# Can we compute $n$ from the bits of $3^n$ in $O(n)$ time?

I'm seeking an efficient algorithm for the problem:

Input: The positive integer $$3^n$$ (stored as bits) for some integer $$n \geq 0$$.

Output: The number $$n$$.

Question: Can we compute $$n$$ from the bits of $$3^n$$ in $$O(n)$$ time?

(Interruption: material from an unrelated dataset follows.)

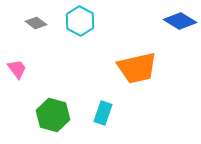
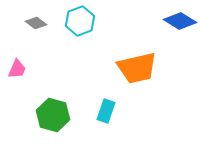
cyan hexagon: rotated 12 degrees clockwise
pink trapezoid: rotated 60 degrees clockwise
cyan rectangle: moved 3 px right, 2 px up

This is a theoretical question motivated by my answer to a math.SE question How to find a formula for this bijection?. In this question, the author wanted to find a bijection from $$\{2^n 3^m: n \geq 0 \text{ and } m \geq 0\}$$ and the natural numbers $$\mathbb{N}=\{1,2,\ldots\}$$. I proposed $$2^m 3^n \mapsto 2^m(2n+1)$$ as a solution. Another answer there asserted "there is no simple formula", which makes me wonder how (computationally) simple my proposed solution is.

With my proposed solution, if we know $$n$$ and $$m$$, we can easily compute $$2^m(2n+1)$$ (write the binary digits of $$n$$ followed by $$1$$ followed by $$m$$ zeroes). This takes $$O(n+m)$$ time.

Finding $$m$$ from the bits of $$2^m 3^n$$ amounts to finding the least significant bit (which can be computed by counting right bit shifts, leaving $$3^n$$ in memory). This takes $$O(m)$$ time.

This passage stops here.